The origins of Holmston Primary School can be traced back to the early nineteenth century when Captain John Smith ,a mariner and native of Ayr, bequeathed the sum of £2,000 to found a school for educating the children of the poor, where the master’s salary should be provided by interest earned on the money invested and where paupers’ children might be educated free.
The will of the donor was realised in 1825 in Smith’s Institution, situated in Smith Street, which apparently received its name from the town’s benefactor. In 1867 the Kyle Union Board (Kyle Union being a euphemism for Poorhouse) refused to provide a site for a new school and it was therefore determined to enlarge the old school; the pupils, during the building operations, were divided between the Poorhouse and Loudon Hall.
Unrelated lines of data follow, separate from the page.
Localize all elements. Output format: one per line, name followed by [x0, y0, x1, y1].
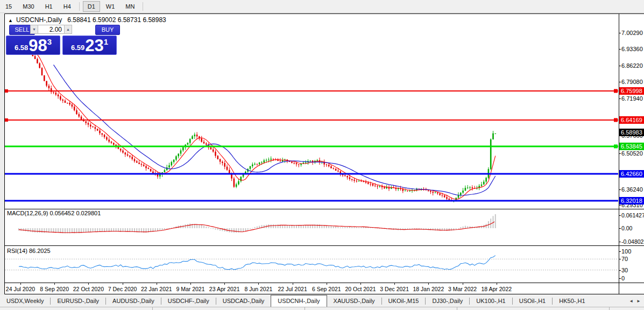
- one-click-trade-panel: SELL ▼ ▲ BUY 6.58 98 3 6.59 23 1: [6, 25, 119, 55]
- tab-usdcnh-daily[interactable]: USDCNH-,Daily: [271, 295, 327, 307]
- sell-price-box[interactable]: 6.58 98 3: [6, 36, 60, 55]
- tab-scroll: ◄►: [627, 295, 644, 307]
- macd-pane: [18, 214, 496, 233]
- rsi-pane: [5, 256, 618, 270]
- timeframe-mn[interactable]: MN: [121, 1, 139, 12]
- tab-scroll-left-icon[interactable]: ◄: [627, 299, 635, 304]
- strip-separator: [305, 307, 305, 310]
- tab-dj30-daily[interactable]: DJ30-,Daily: [426, 295, 469, 307]
- timeframe-h4[interactable]: H4: [59, 1, 76, 12]
- tab-usdchf-daily[interactable]: USDCHF-,Daily: [161, 295, 216, 307]
- rsi-line: [19, 256, 496, 270]
- timeframe-m30[interactable]: M30: [18, 1, 39, 12]
- strip-separator: [609, 307, 610, 310]
- ma-fast-line: [31, 46, 496, 199]
- axis-ticks: [21, 33, 621, 285]
- strip-separator: [457, 307, 457, 310]
- bottom-strip: [0, 307, 644, 310]
- tab-usdcad-daily[interactable]: USDCAD-,Daily: [216, 295, 271, 307]
- timeframe-w1[interactable]: W1: [101, 1, 120, 12]
- volume-decrease-button[interactable]: ▼: [30, 25, 38, 34]
- timeframe-toolbar: 15M30H1H4D1W1MN: [0, 0, 644, 13]
- tab-usoil-h1[interactable]: USOil-,H1: [513, 295, 553, 307]
- buy-price-box[interactable]: 6.59 23 1: [62, 36, 117, 55]
- tab-uk100-h1[interactable]: UK100-,H1: [470, 295, 512, 307]
- strip-separator: [152, 307, 153, 310]
- toolbar-separator: [143, 2, 143, 11]
- chart-tab-bar: USDX,WeeklyEURUSD-,DailyAUDUSD-,DailyUSD…: [0, 295, 644, 307]
- chevron-down-icon: ▼: [32, 27, 36, 31]
- timeframe-15[interactable]: 15: [1, 1, 17, 12]
- buy-price-sup: 1: [104, 37, 108, 46]
- tab-xauusd-daily[interactable]: XAUUSD-,Daily: [327, 295, 381, 307]
- tab-eurusd-daily[interactable]: EURUSD-,Daily: [51, 295, 105, 307]
- tab-scroll-right-icon[interactable]: ►: [635, 299, 642, 304]
- tab-ukoil-m15[interactable]: UKOil-,M15: [382, 295, 426, 307]
- volume-input[interactable]: [38, 25, 64, 34]
- window-frame: [5, 14, 644, 294]
- timeframe-h1[interactable]: H1: [40, 1, 58, 12]
- volume-increase-button[interactable]: ▲: [64, 25, 72, 34]
- tab-usdx-weekly[interactable]: USDX,Weekly: [0, 295, 50, 307]
- tab-hk50-h1[interactable]: HK50-,H1: [553, 295, 591, 307]
- timeframe-d1[interactable]: D1: [83, 1, 100, 12]
- sell-price-main: 6.58: [15, 44, 28, 52]
- toolbar-separator: [79, 2, 80, 11]
- sell-price-big: 98: [29, 38, 47, 53]
- sell-price-sup: 3: [47, 37, 52, 46]
- tab-audusd-daily[interactable]: AUDUSD-,Daily: [106, 295, 161, 307]
- buy-button[interactable]: BUY: [95, 25, 120, 35]
- buy-price-big: 23: [85, 38, 103, 53]
- mt4-application: 15M30H1H4D1W1MN ▲USDCNH-,Daily6.58841 6.…: [0, 0, 644, 310]
- buy-price-main: 6.59: [71, 44, 84, 52]
- ma-slow-line: [54, 65, 496, 195]
- chevron-up-icon: ▲: [66, 27, 70, 31]
- horizontal-levels: [5, 89, 618, 201]
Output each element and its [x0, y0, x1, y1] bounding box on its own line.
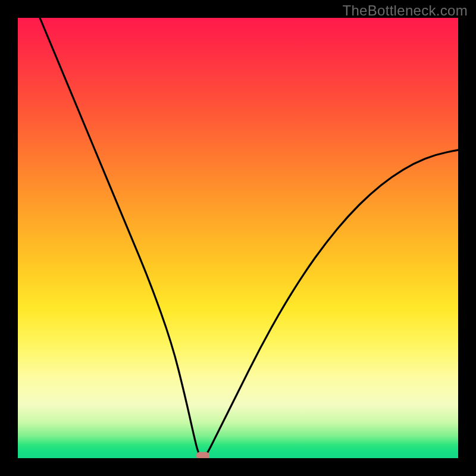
bottleneck-curve	[18, 18, 458, 458]
plot-area	[18, 18, 458, 458]
watermark-text: TheBottleneck.com	[342, 2, 468, 19]
curve-path	[40, 18, 458, 457]
chart-frame: TheBottleneck.com	[0, 0, 476, 476]
optimal-marker	[196, 452, 209, 459]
The school continued to be in Smith Street until 1883 in a building used by the Skin, Hide, Fats and Wool Co. The next year it was transferred to its present site in Holmston Road, and in 1930 its name was changed to Holmston Public School.
The Holmston Scroll
The bequest of John Smith would do little to maintain a school today, and the school has long ceased to serve the poor to any greater extent than the other schools in the town. It is good however that the original benefactor will not be forgotten – the name is commemorated in the school’s Charter for its Coat of Arms granted on the 27th April 1950. Still clearly visible, inscribed in Ballochmyle red freestone on the front of the school facing Holmston Road, are the words Smith’s Institution. Time and man permitting, John Smith may well be remembered well into the twenty first century.